Stored records
+===+

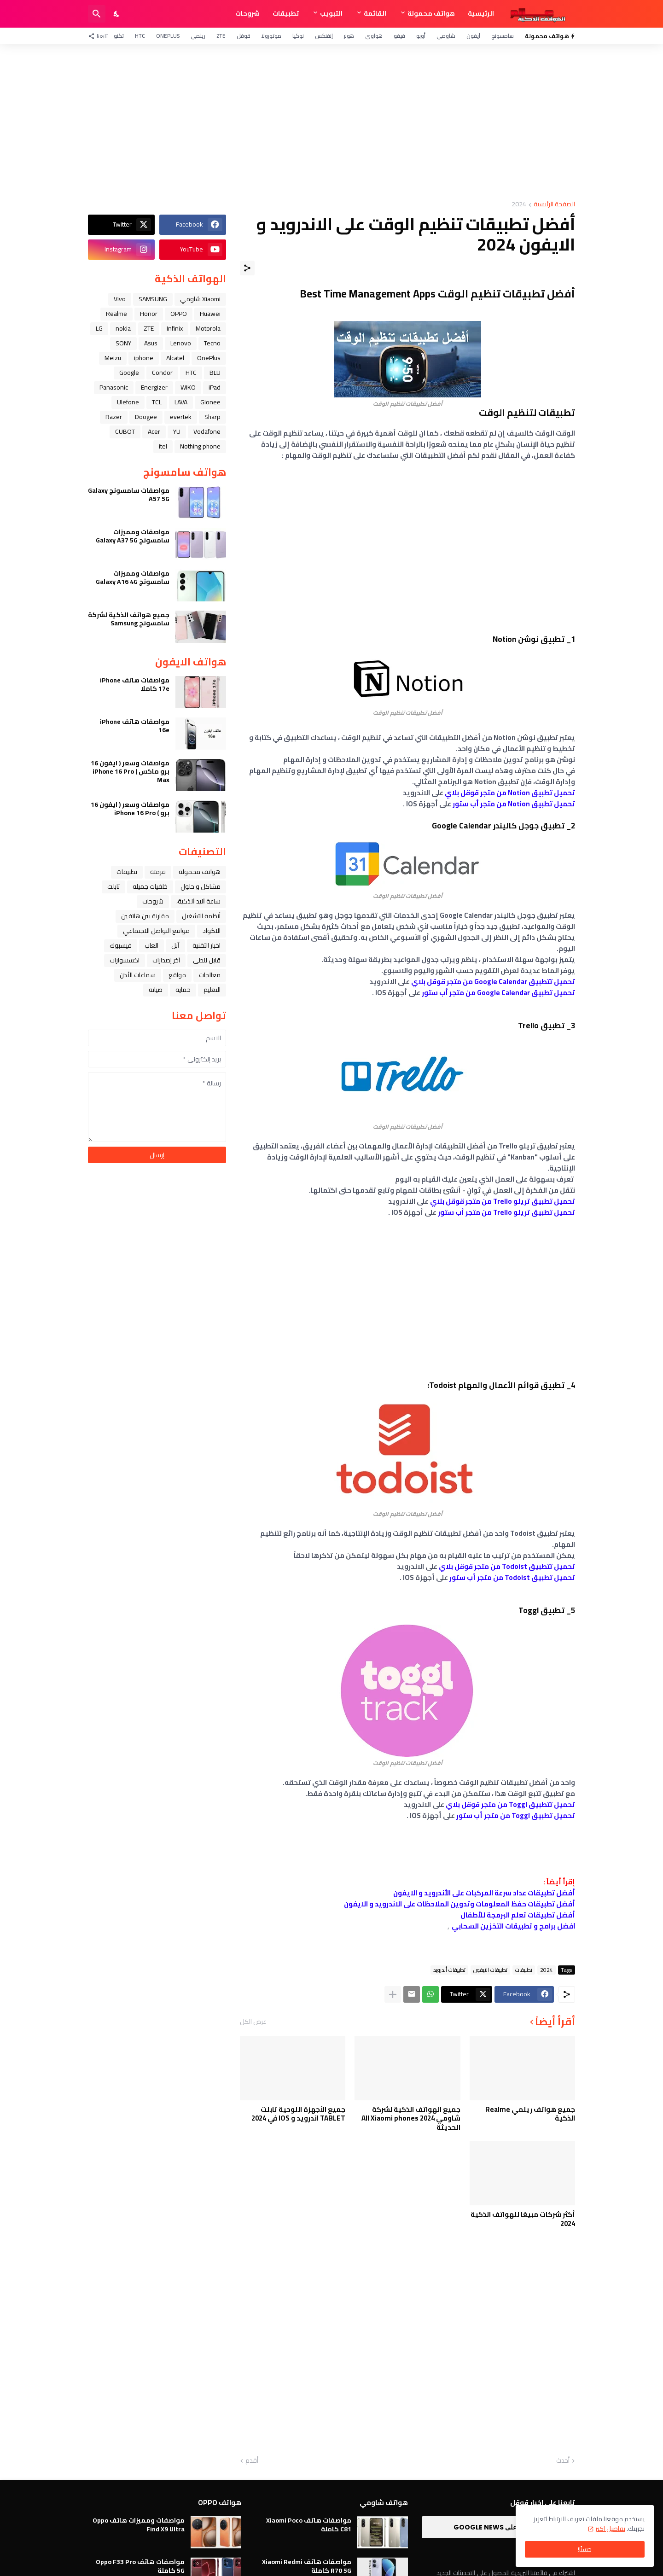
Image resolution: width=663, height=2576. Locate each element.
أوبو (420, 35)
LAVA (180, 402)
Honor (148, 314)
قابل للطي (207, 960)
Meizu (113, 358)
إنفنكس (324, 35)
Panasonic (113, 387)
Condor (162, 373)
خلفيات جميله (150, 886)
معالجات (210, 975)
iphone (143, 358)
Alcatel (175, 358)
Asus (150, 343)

+===+

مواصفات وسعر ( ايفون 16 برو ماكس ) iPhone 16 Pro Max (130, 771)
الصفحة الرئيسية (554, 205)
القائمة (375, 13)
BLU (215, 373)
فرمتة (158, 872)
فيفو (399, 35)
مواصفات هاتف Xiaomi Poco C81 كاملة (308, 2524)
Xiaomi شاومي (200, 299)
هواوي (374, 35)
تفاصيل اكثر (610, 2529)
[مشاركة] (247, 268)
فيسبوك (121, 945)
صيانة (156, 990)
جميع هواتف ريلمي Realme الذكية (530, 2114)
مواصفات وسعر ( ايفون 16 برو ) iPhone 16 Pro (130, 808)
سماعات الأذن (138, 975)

+===+

• _How to complete this task_: Only lines containing the string "مواصفات" are needed. Pull each of them out of the records above.

• _Output of the exercise_:
مواصفات وسعر ( ايفون 16 برو ماكس ) iPhone 16 Pro Max (130, 771)
مواصفات هاتف Xiaomi Poco C81 كاملة (308, 2524)
مواصفات وسعر ( ايفون 16 برو ) iPhone 16 Pro (130, 808)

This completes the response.